Losses to credit card companies due to fraudulent use at the point of sale with lost or stolen credit card are estimated to represent billion dollar amounts yearly, which could be eliminated by the use of one of the variants of the presently disclosed device. Use of a credit card when making purchases on the Internet is particularly prone to fraud. Credit card loss due to fraudulent internet usage of stolen or lost credit cards, or the details thereof, is estimated to be in the hundreds of millions of dollars yearly and these losses also could be eliminated by the use of one of the variants of the presently disclosed device.
A signature pad and its relation, the signature recognition pad, are other types of such devices. The signature pad is generally used at retail locations; it is a device onto which a credit card holder signs his or her name to accept the charge, and into which a debit card holder enters a Personal Identification Number (PIN). Both signature pads and signature recognition pads are apparatus having a liquid crystal display (LCD) interface or the like configured on a pressure pad having a transparent hard surface, onto which a user inscribes his or her signature with a tethered stylus. The stylus, acting upon the pad, applies a precisely directed pressure to the device, and the user's signature appears on an LCD interface or the like as the user signs. A signature pad does not verify the signature of the person signing. As there is no verification of the signature, there is no assurance that the signer is the authorized user of the credit card. In some retail establishments where there is no signature pad, the purchaser signs a slip of paper accepting the charge but, again, there is no assurance that the person signing is in fact the owner of account associated with the financial card. When one pays with a debit card, the user must enter a PIN identifying that person as the authorized user. However there is no assurance that the user is, in fact, an authorized user; the PIN may have become known to a person who stole the debit card, and obtained knowledge of the PIN.

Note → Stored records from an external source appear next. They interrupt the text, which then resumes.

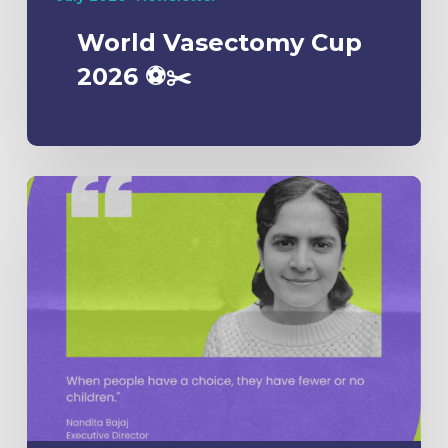
World Vasectomy Cup
2026 ⚽️✂️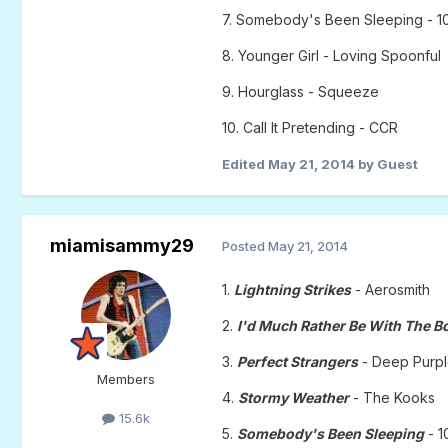
7. Somebody's Been Sleeping - 1
8. Younger Girl - Loving Spoonful
9. Hourglass - Squeeze
10. Call It Pretending - CCR
Edited
May 21, 2014
by Guest
miamisammy29
Posted
May 21, 2014
1.
Lightning Strikes
- Aerosmith
2.
I'd Much Rather Be With The B
3.
Perfect Strangers
- Deep Purp
Members
4.
Stormy Weather
- The Kooks
15.6k
5.
Somebody's Been Sleeping
- 1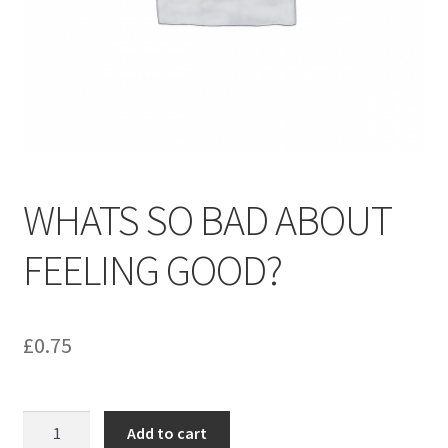
menu
Contact us
WHATS SO BAD ABOUT
FEELING GOOD?
£
0.75
WHATS
Add to cart
SO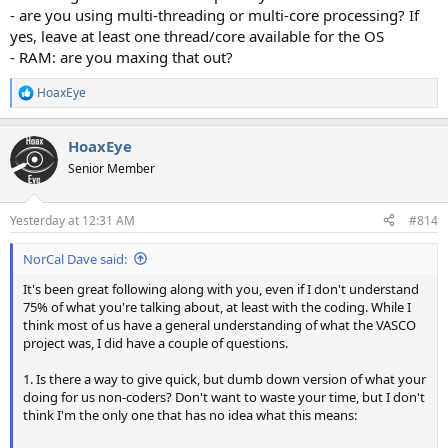
- are you using multi-threading or multi-core processing? If
yes, leave at least one thread/core available for the OS
- RAM: are you maxing that out?
HoaxEye
R
e
a
HoaxEye
c
t
Senior Member
i
o
n
Yesterday at 12:31 AM
#814
s
:
NorCal Dave said:
It's been great following along with you, even if I don't understand
75% of what you're talking about, at least with the coding. While I
think most of us have a general understanding of what the VASCO
project was, I did have a couple of questions.
1. Is there a way to give quick, but dumb down version of what your
doing for us non-coders? Don't want to waste your time, but I don't
think I'm the only one that has no idea what this means: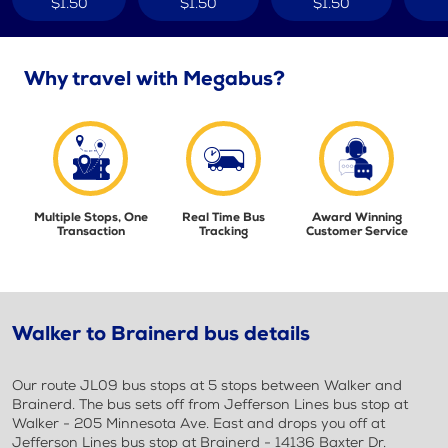
$1.50
$1.50
$1.50
Why travel with Megabus?
Multiple Stops, One
Real Time Bus
Award Winning
Transaction
Tracking
Customer Service
Walker to Brainerd bus details
Our route JL09 bus stops at 5 stops between Walker and
Brainerd. The bus sets off from Jefferson Lines bus stop at
Walker - 205 Minnesota Ave. East and drops you off at
Jefferson Lines bus stop at Brainerd - 14136 Baxter Dr.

In an enhanced embodiment, the signature recognition pad can be integrated into a system that verifies the authenticity of the user's signature through a link to a database. A user first establishes his or her authorized signature by signing multiple times at an authorized location. A sophisticated graphic and dynamic software program transforms that signature into an associated algorithm based upon numerous elements of the signature, and that associated algorithm is stored in a secure database to be used for comparison purposes when a signature is submitted for verification. Thereafter, the verification of a signature is performed by a sophisticated graphic pattern analysis program, which also incorporates such dynamic elements as the total time to execute the signature, the time interval between certain events of the signature, and the like. While the verification error rate of these programs is very low, and the ability of these programs to recognize signatures is constantly improving, the system is not error free. In this age of global business, communications and electronic documents, signature recognition devices are extremely important, and a verification error could be extremely costly.

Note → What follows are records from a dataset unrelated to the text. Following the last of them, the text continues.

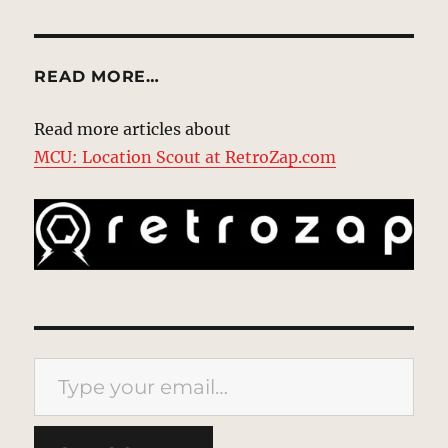
READ MORE…
Read more articles about
MCU: Location Scout at RetroZap.com
Type your email…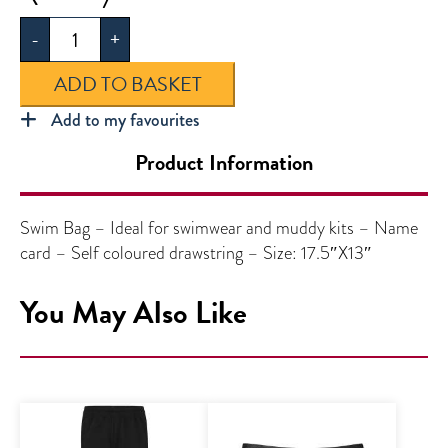
Bag
-
+
quantity
ADD TO BASKET
Add to my favourites
Product Information
Swim Bag – Ideal for swimwear and muddy kits – Name
card – Self coloured drawstring – Size: 17.5″X13″
You May Also Like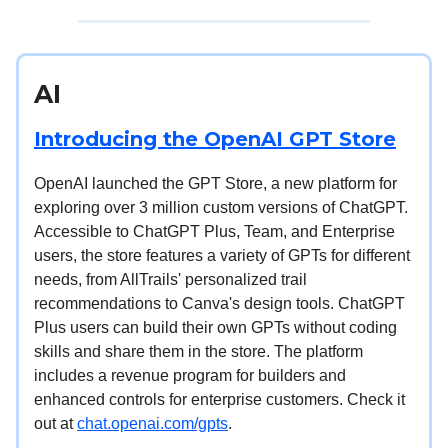
AI
Introducing the OpenAI GPT Store
OpenAI launched the GPT Store, a new platform for
exploring over 3 million custom versions of ChatGPT.
Accessible to ChatGPT Plus, Team, and Enterprise
users, the store features a variety of GPTs for different
needs, from AllTrails' personalized trail
recommendations to Canva's design tools. ChatGPT
Plus users can build their own GPTs without coding
skills and share them in the store. The platform
includes a revenue program for builders and
enhanced controls for enterprise customers. Check it
out at
chat.openai.com/gpts
.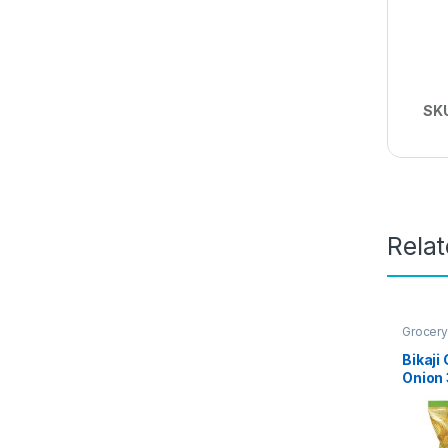
SK
Rela
Grocery
Bikaji
Onion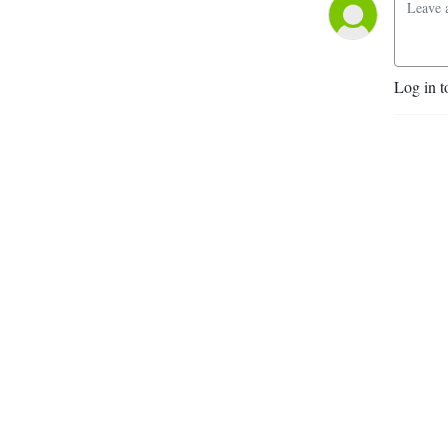
Log in t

Another known user identification apparatus is a numeric user identity device, typically a keypad, a combination lock, and the like. These are generally numeric or alphanumeric input devices, that control entry to space, a location, a premises or a safe by requiring a user wishing to gain entry thereto, to enter a series of pre-assigned symbols, generally numbers, letters, or a combination thereof, in a pre-assigned order, hereinafter referred to as an authorized user template, into the security access controlled device. Depending upon the level of security desired, the input code series can vary from a small number of characters to a large number of characters. To use a numeric or alphanumeric keypad, keys must be depressed. Most safes still use rotary combination locks, wherein the user enters the input code series by means of rotating a dial, right and left, to pre-assigned numbers in a pre-assigned sequence of rotations.
Though such devices obviously do provide a certain level of security, it is obvious that a high level of security requires longer coded series. The longer the code, the higher the level of difficulty for the user to remember. While shorter series are easier to commit to memory, they are easier to defeat by an unauthorized user. As the level of difficulty increases, the likelihood that the user would record the security code in a manner other than memory also increases. This would include recording the security code in written format, in digital format, and the like.

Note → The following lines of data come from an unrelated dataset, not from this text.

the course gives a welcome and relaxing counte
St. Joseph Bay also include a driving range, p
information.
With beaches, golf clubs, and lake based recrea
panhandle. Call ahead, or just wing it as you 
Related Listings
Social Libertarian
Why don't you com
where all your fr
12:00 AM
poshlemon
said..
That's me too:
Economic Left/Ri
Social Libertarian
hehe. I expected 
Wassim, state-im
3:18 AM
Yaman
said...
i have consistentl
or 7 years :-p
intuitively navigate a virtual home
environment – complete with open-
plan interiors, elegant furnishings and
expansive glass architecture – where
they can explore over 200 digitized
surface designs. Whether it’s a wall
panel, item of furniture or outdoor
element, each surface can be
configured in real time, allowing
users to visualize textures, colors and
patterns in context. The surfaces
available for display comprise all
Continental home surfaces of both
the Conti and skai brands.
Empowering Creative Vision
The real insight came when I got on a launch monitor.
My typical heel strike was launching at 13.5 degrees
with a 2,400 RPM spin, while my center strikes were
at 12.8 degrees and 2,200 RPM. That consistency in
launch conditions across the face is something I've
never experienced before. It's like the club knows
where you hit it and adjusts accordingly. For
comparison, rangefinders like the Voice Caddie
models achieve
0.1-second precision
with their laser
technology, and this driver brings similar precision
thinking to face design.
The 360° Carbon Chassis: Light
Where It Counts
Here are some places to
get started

Further, an unauthorized user may gain access to the input code series by surreptitious observation of the authorized user's entry of the input code series, or by other known and quite accessible means. Combination safes have a limited security level and are known to be easily defeated by a technology equipped unauthorized user. Since the security portion of the combination safe is not computerized, the security portion generally does not limit to the number of attempts for entering the access code. The shortcomings of the above identified access control devices have led to the development of biometric sensors for higher security applications. Biometric devices, such as iris scanners, fingerprint scanners, voice recognition devices, and the like have been employed to provide security to a variety of applications, including physical access to rooms, safes, computers, and the like. These are rather expensive devices and, while their error rate is very low, they also have their shortcomings.
Thus, what is desired is an apparatus for ensuring safe access to a computing device, wherein the apparatus is of a low cost feasible for integration into consumer electronic devices, such as portable computers.